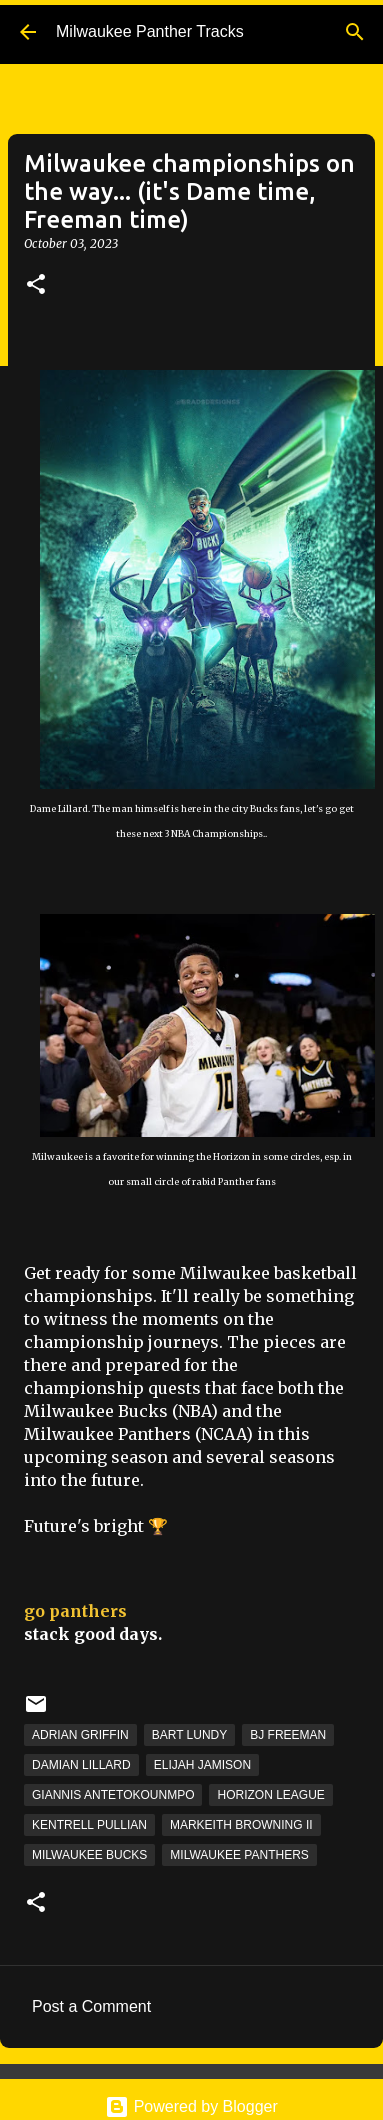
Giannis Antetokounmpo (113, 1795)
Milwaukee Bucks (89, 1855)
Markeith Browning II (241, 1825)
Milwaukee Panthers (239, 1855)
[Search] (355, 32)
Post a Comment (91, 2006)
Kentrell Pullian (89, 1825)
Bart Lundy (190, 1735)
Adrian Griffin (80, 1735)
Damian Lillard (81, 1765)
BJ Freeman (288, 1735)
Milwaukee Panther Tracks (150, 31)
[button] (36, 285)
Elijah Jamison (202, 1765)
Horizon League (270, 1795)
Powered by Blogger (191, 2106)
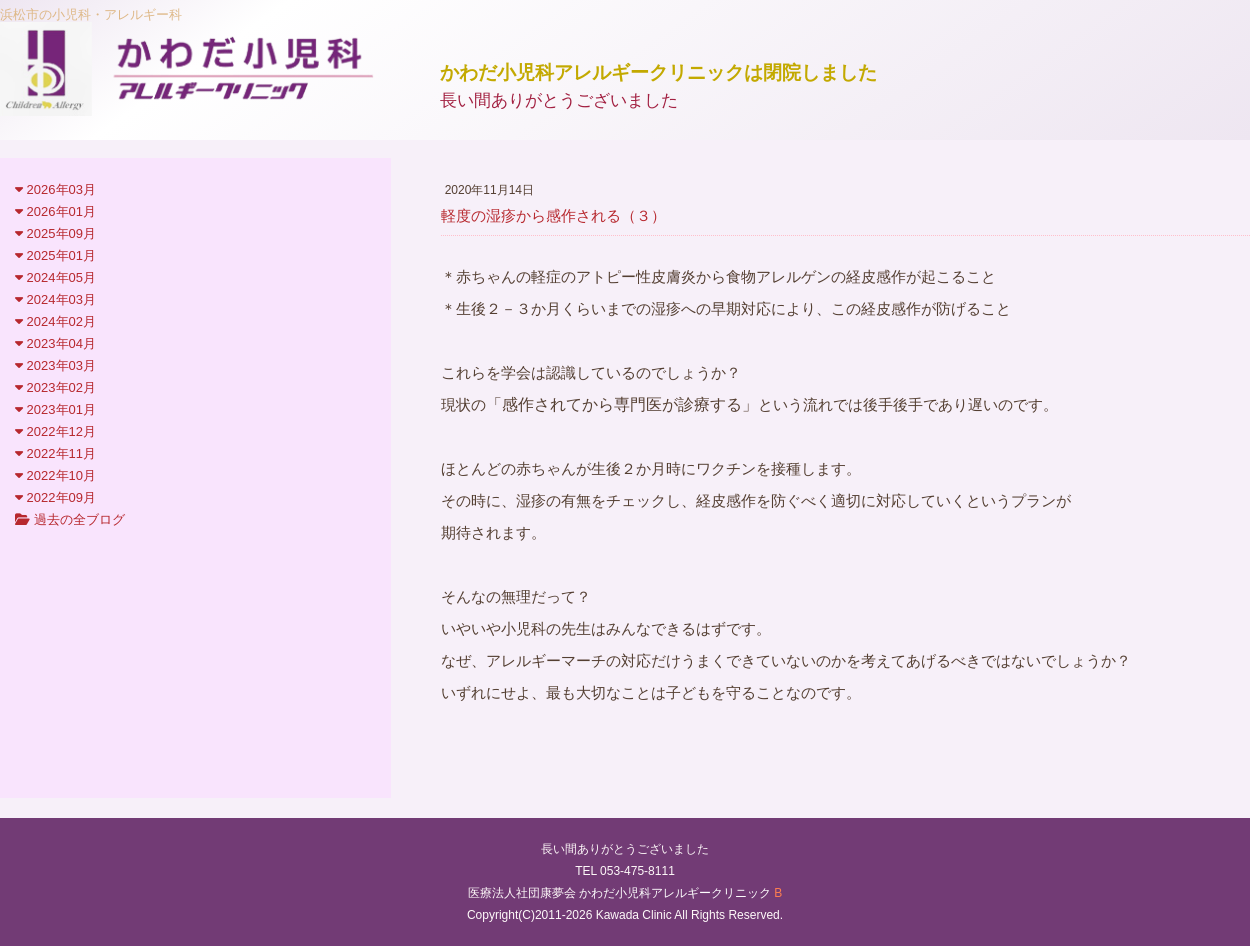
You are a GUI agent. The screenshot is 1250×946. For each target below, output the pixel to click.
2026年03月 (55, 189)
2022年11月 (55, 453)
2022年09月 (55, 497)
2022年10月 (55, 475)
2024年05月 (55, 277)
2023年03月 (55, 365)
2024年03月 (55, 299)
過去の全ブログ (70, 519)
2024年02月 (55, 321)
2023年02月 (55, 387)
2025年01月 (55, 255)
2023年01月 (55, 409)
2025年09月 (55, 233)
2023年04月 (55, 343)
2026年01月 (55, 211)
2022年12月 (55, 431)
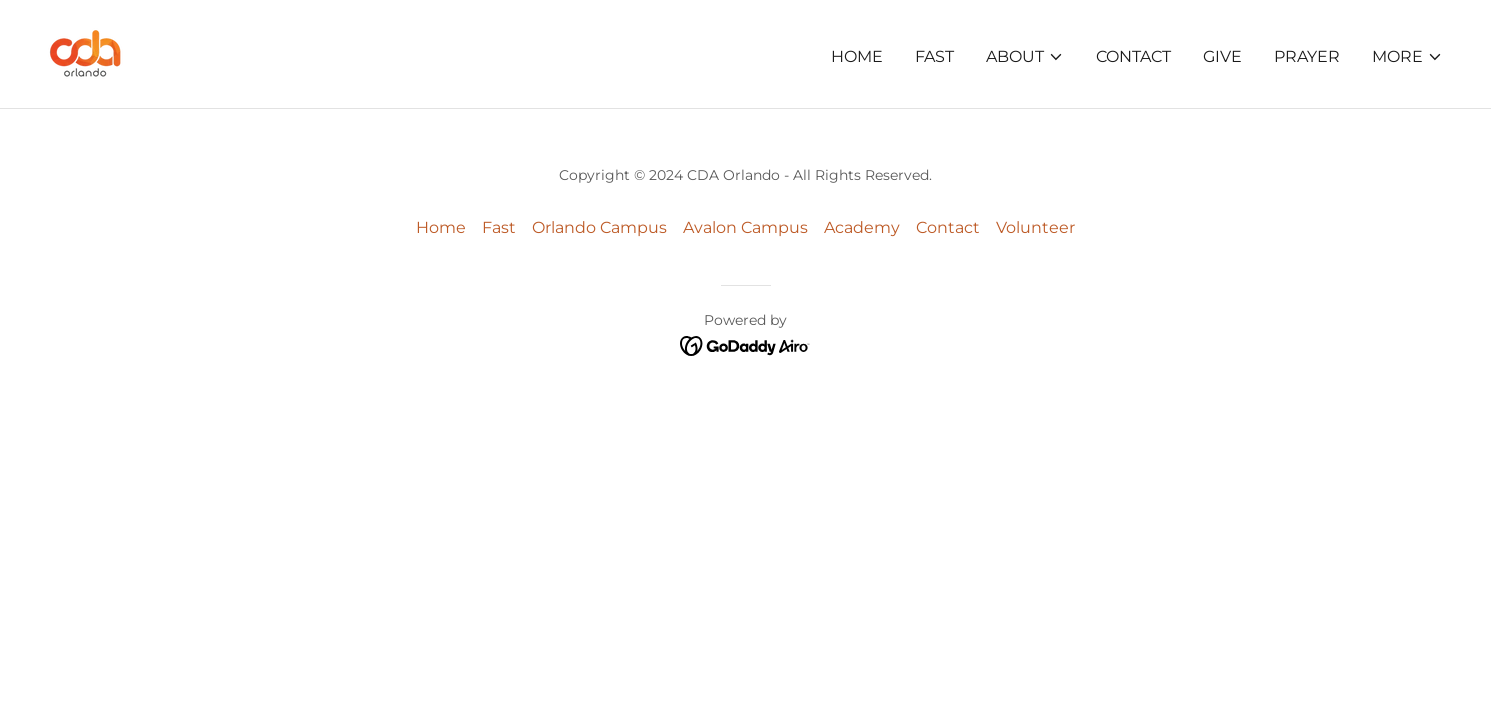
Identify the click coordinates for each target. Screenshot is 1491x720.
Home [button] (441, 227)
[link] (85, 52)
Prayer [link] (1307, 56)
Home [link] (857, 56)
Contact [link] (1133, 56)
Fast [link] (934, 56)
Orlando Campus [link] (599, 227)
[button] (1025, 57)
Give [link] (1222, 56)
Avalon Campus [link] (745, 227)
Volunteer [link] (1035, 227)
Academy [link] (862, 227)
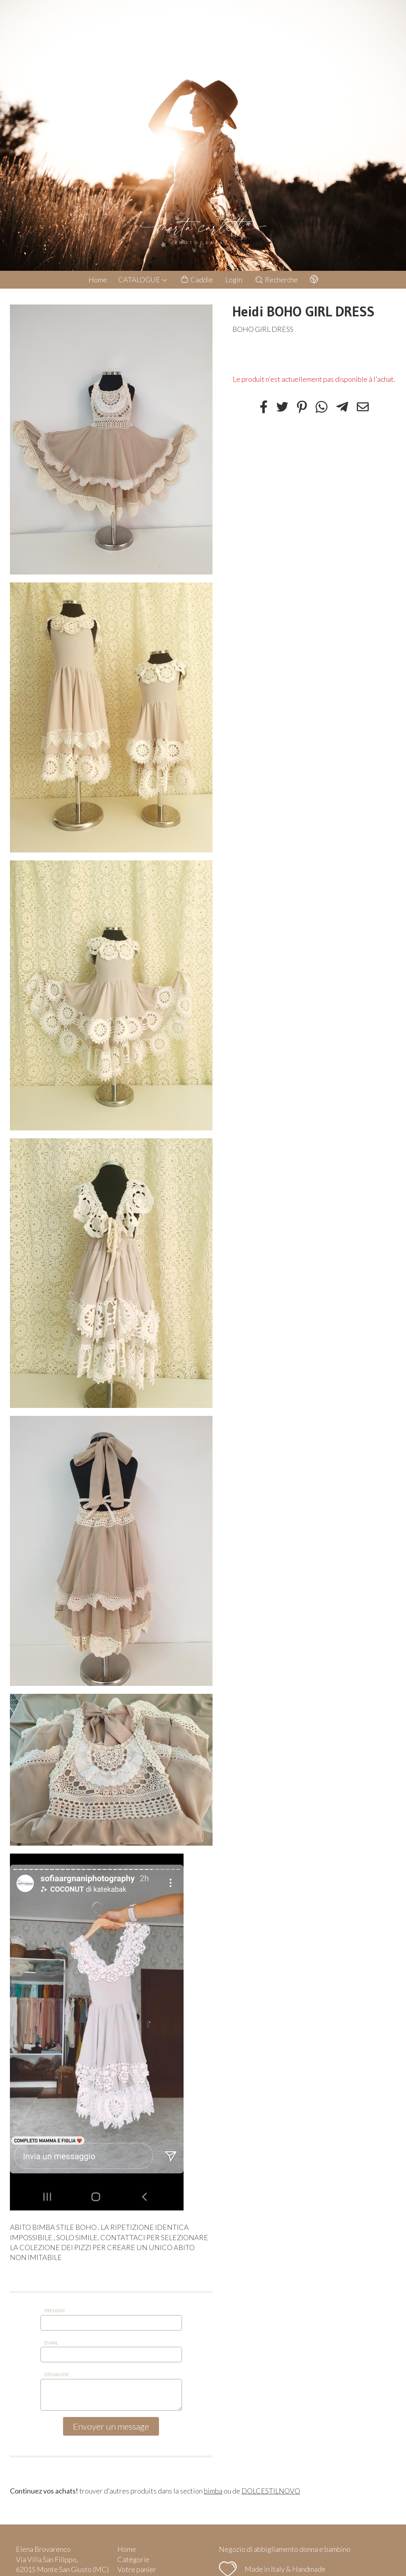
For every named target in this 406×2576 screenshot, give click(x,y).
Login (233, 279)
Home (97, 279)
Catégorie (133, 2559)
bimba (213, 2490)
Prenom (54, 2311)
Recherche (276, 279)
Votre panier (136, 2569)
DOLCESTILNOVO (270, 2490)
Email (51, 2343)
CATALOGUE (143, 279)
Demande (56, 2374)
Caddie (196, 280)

Problem to solve -
Retype the data word for word, please, and keep the images out.

Result -
Giannis Antetokounmpo (113, 1795)
Milwaukee Bucks (89, 1855)
Markeith Browning II (241, 1825)
Milwaukee Panthers (239, 1855)
[Search] (355, 32)
Post a Comment (91, 2006)
Kentrell Pullian (89, 1825)
Bart Lundy (190, 1735)
Adrian Griffin (80, 1735)
Damian Lillard (81, 1765)
BJ Freeman (288, 1735)
Milwaukee Panther Tracks (150, 31)
[button] (36, 285)
Elijah Jamison (202, 1765)
Horizon League (270, 1795)
Powered by Blogger (191, 2106)
You are a GUI agent. The screenshot is 1250×946. For each target below, output the pixel to click.
2026年03月 (55, 189)
2022年11月 (55, 453)
2022年09月 (55, 497)
2022年10月 (55, 475)
2024年05月 (55, 277)
2023年03月 (55, 365)
2024年03月 (55, 299)
過去の全ブログ (70, 519)
2024年02月 (55, 321)
2023年02月 (55, 387)
2025年01月 (55, 255)
2023年01月 (55, 409)
2025年09月 (55, 233)
2023年04月 (55, 343)
2026年01月 (55, 211)
2022年12月 (55, 431)
Identify the click coordinates for each target. Screenshot is 1491x720.
Home [button] (441, 227)
[link] (85, 52)
Prayer [link] (1307, 56)
Home [link] (857, 56)
Contact [link] (1133, 56)
Fast [link] (934, 56)
Orlando Campus [link] (599, 227)
[button] (1025, 57)
Give [link] (1222, 56)
Avalon Campus [link] (745, 227)
Volunteer [link] (1035, 227)
Academy [link] (862, 227)
For every named target in this 406×2576 screenshot, give click(x,y).
Login (233, 279)
Home (97, 279)
Catégorie (133, 2559)
bimba (213, 2490)
Prenom (54, 2311)
Recherche (276, 279)
Votre panier (136, 2569)
DOLCESTILNOVO (270, 2490)
Email (51, 2343)
CATALOGUE (143, 279)
Demande (56, 2374)
Caddie (196, 280)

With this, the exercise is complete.